(Beginning of Material supplied)
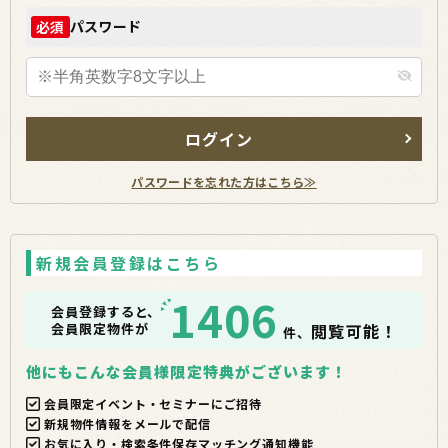
パスワード
必須
ログイン
パスワードを忘れた方はこちら≫
新規会員登録はこちら
1406
会員登録すると、
会員限定物件が
閲覧可能！
件、
他にもこんな会員様限定特典がございます！
会員限定イベント・セミナーにご招待
新規物件情報をメールで配信
お気に入り・検索条件保存マッチング通知機能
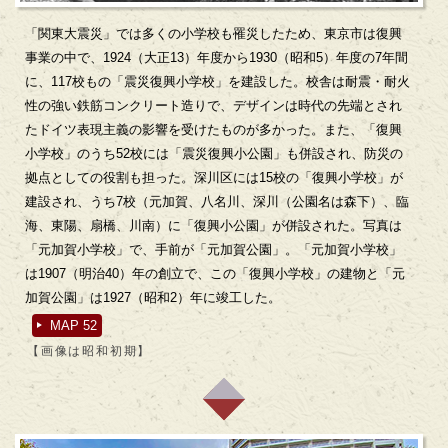
「関東大震災」では多くの小学校も罹災したため、東京市は復興
事業の中で、1924（大正13）年度から1930（昭和5）年度の7年間
に、117校もの「震災復興小学校」を建設した。校舎は耐震・耐火
性の強い鉄筋コンクリート造りで、デザインは時代の先端とされ
たドイツ表現主義の影響を受けたものが多かった。また、「復興
小学校」のうち52校には「震災復興小公園」も併設され、防災の
拠点としての役割も担った。深川区には15校の「復興小学校」が
建設され、うち7校（元加賀、八名川、深川（公園名は森下）、臨
海、東陽、扇橋、川南）に「復興小公園」が併設された。写真は
「元加賀小学校」で、手前が「元加賀公園」。「元加賀小学校」
は1907（明治40）年の創立で、この「復興小学校」の建物と「元
加賀公園」は1927（昭和2）年に竣工した。
MAP 52
【画像は昭和初期】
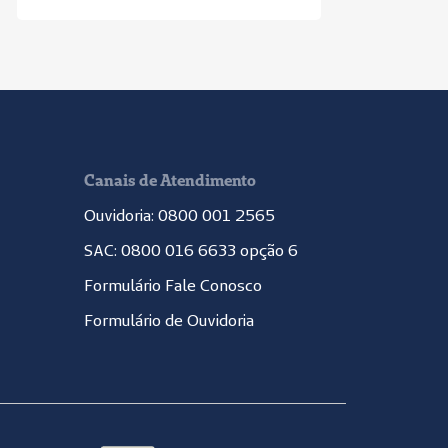
Canais de Atendimento
Ouvidoria: 0800 001 2565
SAC: 0800 016 6633 opção 6
Formulário Fale Conosco
Formulário de Ouvidoria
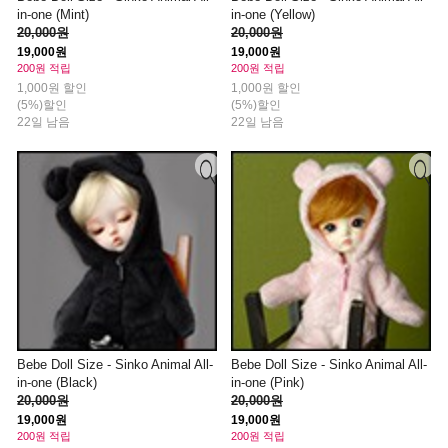
in-one (Mint)
in-one (Yellow)
20,000원
20,000원
19,000원
19,000원
200원 적립
200원 적립
1,000원 할인
1,000원 할인
(5%)할인
(5%)할인
22일 남음
22일 남음
Bebe Doll Size - Sinko Animal All-
Bebe Doll Size - Sinko Animal All-
in-one (Black)
in-one (Pink)
20,000원
20,000원
19,000원
19,000원
200원 적립
200원 적립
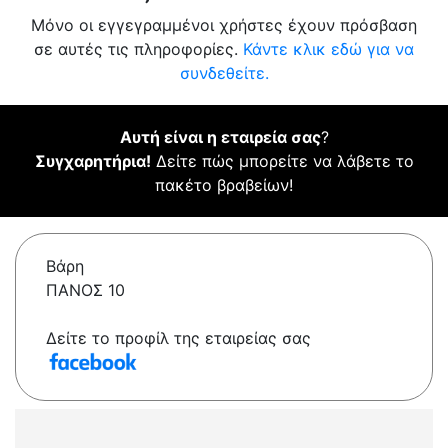
Μόνο οι εγγεγραμμένοι χρήστες έχουν πρόσβαση
σε αυτές τις πληροφορίες.
Κάντε κλικ εδώ για να
συνδεθείτε.
Αυτή είναι η εταιρεία σας
?
Συγχαρητήρια!
Δείτε πώς μπορείτε να λάβετε το
πακέτο βραβείων!
Βάρη
ΠΑΝΟΣ 10
Δείτε το προφίλ της εταιρείας σας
(End of Material supplied)
● What you have to do
Would you return the material above exactly, apart from its pictures?

● Answer for the task
パスワード
必須
ログイン
パスワードを忘れた方はこちら≫
新規会員登録はこちら
1406
会員登録すると、
会員限定物件が
閲覧可能！
件、
他にもこんな会員様限定特典がございます！
会員限定イベント・セミナーにご招待
新規物件情報をメールで配信
お気に入り・検索条件保存マッチング通知機能
「関東大震災」では多くの小学校も罹災したため、東京市は復興
事業の中で、1924（大正13）年度から1930（昭和5）年度の7年間
に、117校もの「震災復興小学校」を建設した。校舎は耐震・耐火
性の強い鉄筋コンクリート造りで、デザインは時代の先端とされ
たドイツ表現主義の影響を受けたものが多かった。また、「復興
小学校」のうち52校には「震災復興小公園」も併設され、防災の
拠点としての役割も担った。深川区には15校の「復興小学校」が
建設され、うち7校（元加賀、八名川、深川（公園名は森下）、臨
海、東陽、扇橋、川南）に「復興小公園」が併設された。写真は
「元加賀小学校」で、手前が「元加賀公園」。「元加賀小学校」
は1907（明治40）年の創立で、この「復興小学校」の建物と「元
加賀公園」は1927（昭和2）年に竣工した。
MAP 52
【画像は昭和初期】
Canais de Atendimento
Ouvidoria: 0800 001 2565
SAC: 0800 016 6633 opção 6
Formulário Fale Conosco
Formulário de Ouvidoria
in-one (Mint)
in-one (Yellow)
20,000원
20,000원
19,000원
19,000원
200원 적립
200원 적립
1,000원 할인
1,000원 할인
(5%)할인
(5%)할인
22일 남음
22일 남음
Bebe Doll Size - Sinko Animal All-
Bebe Doll Size - Sinko Animal All-
in-one (Black)
in-one (Pink)
20,000원
20,000원
19,000원
19,000원
200원 적립
200원 적립
Μόνο οι εγγεγραμμένοι χρήστες έχουν πρόσβαση
σε αυτές τις πληροφορίες.
Κάντε κλικ εδώ για να
συνδεθείτε.
Αυτή είναι η εταιρεία σας
?
Συγχαρητήρια!
Δείτε πώς μπορείτε να λάβετε το
πακέτο βραβείων!
Βάρη
ΠΑΝΟΣ 10
Δείτε το προφίλ της εταιρείας σας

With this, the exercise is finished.